**WHAT THE EXERCISE ASKS:**
Needed from the data below: every line from the one with "ward-Winning USAF Band" up to and including the one with "Midwest Stratospheric Data", repeated exactly and with nothing else.

**INPUT:**
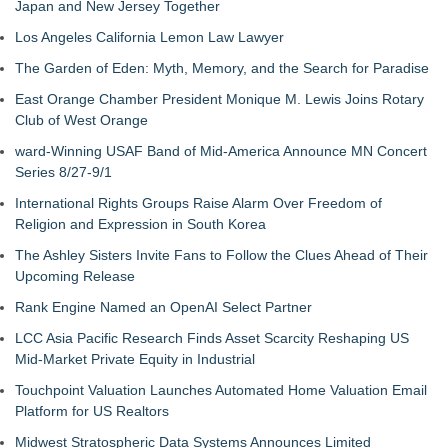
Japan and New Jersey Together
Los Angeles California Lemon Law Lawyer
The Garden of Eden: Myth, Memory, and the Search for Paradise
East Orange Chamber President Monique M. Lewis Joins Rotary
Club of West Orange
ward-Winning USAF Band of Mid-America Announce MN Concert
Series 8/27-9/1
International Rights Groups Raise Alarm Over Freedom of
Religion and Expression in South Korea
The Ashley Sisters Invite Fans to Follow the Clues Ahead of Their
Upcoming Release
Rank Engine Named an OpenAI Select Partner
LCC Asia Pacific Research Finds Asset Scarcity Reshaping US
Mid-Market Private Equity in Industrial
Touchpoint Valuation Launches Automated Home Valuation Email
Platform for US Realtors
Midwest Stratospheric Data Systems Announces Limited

---

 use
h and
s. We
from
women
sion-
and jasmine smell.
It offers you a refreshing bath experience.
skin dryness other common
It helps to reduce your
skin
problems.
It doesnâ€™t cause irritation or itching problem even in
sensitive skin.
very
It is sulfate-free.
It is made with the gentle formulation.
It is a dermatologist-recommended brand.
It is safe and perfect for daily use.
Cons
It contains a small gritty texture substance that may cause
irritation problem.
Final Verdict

**ANSWER TO THIS PROBLEM:**
ward-Winning USAF Band of Mid-America Announce MN Concert
Series 8/27-9/1
International Rights Groups Raise Alarm Over Freedom of
Religion and Expression in South Korea
The Ashley Sisters Invite Fans to Follow the Clues Ahead of Their
Upcoming Release
Rank Engine Named an OpenAI Select Partner
LCC Asia Pacific Research Finds Asset Scarcity Reshaping US
Mid-Market Private Equity in Industrial
Touchpoint Valuation Launches Automated Home Valuation Email
Platform for US Realtors
Midwest Stratospheric Data Systems Announces Limited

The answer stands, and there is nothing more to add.